M. Bergson prétend y saisir «l'essence de la vie aussi bien que de la matière», aussi fait-il du sentiment immédiat de la vie le fond de sa métaphysique; M. Blondel y perçoit une manifestation concrète et progressive de l'Infini; M. Le Roy y a entrevu, avec le sens du divin, la présence même de Dieu; avant eux, Schelling et Ravaison y avaient découvert la stabilité de la vie éternelle; contrairement à tous les disciples d'Héraclite qui n'y trouvent que la mobilité du devenir pur.

Eh! Qui pourrait prévoir toutes les découvertes futures que cette «sympathie divinatrice» réserve à nos fervents adeptes de l'intuitionisme et du mysticisme! Qu'est-ce qui ne devient pas croyable, quand on ne croit plus qu'au sentiment et au flair de l'instinct individuel?

Pour nous restreindre à la découverte de M. Bergson, elle se résume--comme nous l'avons déjà exposée longuement--dans l'idée de _Temps, étoffe ou substance des choses et principe de la vie, non moins que de ce_ «_psychique inverti_» _qui est la matière_.

Or, cette idée générale est non seulement un concept, mais le plus compliqué et le plus raffiné de tous, car il suppose une élaboration très complexe d'une multitude de concepts, de sentiments et d'imaginations amalgamés dans une conception prodigieusement étrange et systématique.

En cela, rien ne ressemble moins à une intuition pure et simple: c'est au contraire la création de toute pièce d'une vaste et brillante chimère, baptisée après coup de _contact supra-intellectuel_ avec la réalité absolue, _l'Evolution créatrice_ ... ce que M. Fouillée appelle ironiquement l'_Imagination créatrice_.
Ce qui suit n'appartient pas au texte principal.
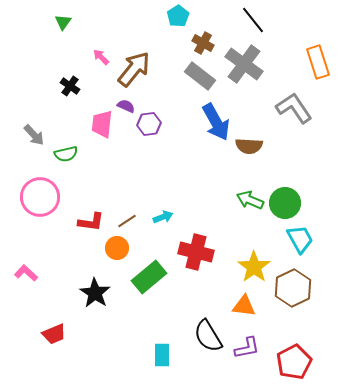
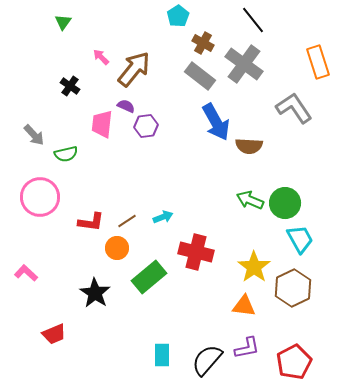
purple hexagon: moved 3 px left, 2 px down
black semicircle: moved 1 px left, 24 px down; rotated 72 degrees clockwise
«Ce n'est là, ajoute-t-il justement, qu'une création de la pensée, non une manière immédiate de fouiller les entrailles des choses. L'imagination philosophique ou scientifique est simplement une synthèse rapide d'analyses antérieures ou une construction de synthèses hypothétiques, qui n'ont de valeur qu'en s'appuyant sur les analyses. Les prétendues intuitions sont alors de la logique ailée, prompte comme l'oiseau, ramassant les syllogismes en enthymèmes, les enthymèmes en jugements, les jugements en idées saisies d'un regard de la pensée.»[456]

L'intuition, loin d'être un procédé privilégié, se résout donc en ces _jeux d'entités conceptuelles_ pour lesquels on professait tant de mépris. Qu'ils soient lents ou rapides comme un trait de lumière, leur procédé reste toujours le même.

Nous voilà donc bien loin de cette intuition des choses «par le dedans», de cette connaissance «parfaite et infaillible»--parce qu'elle serait la «coïncidence avec l'acte générateur de la réalité»,--que l'on nous avait si pompeusement annoncée. L'intuition, dans un vol pareil en audace a celui de Prométhée, devait nous ravir tous les secrets du ciel et de la terre. Elle ne nous parlait que de perception _pure_, de souvenir _pur_, de durée _pure_, d'hétérogénéité _pure_, de liberté _pure_, de mobilité _pure_, de vie et de création à l'état _pur_, comme de données immédiates de la conscience intuitive. Or, tous ces espoirs sont vains; de fait, la vie ne se saisit pas à l'état pur; rien ne se laisse ainsi saisir, soustrait à toutes ses relations naturelles. Les notions pures qu'on nous proposait sont donc des «entités» imaginées de toute pièce et mises bien indûment au rang des réalités vécues. Suivant le mot de Tacite: ils fabriquent des idoles et y croient: _fingunt atque credunt_!

N'importe, les «entités conceptuelles» n'auraient pu prétendre à l'honneur d'une telle réhabilitation. On en rencontre partout dans les œuvres de la nouvelle école; elles sont devenues la trame essentielle de toute la philosophie intuitionniste.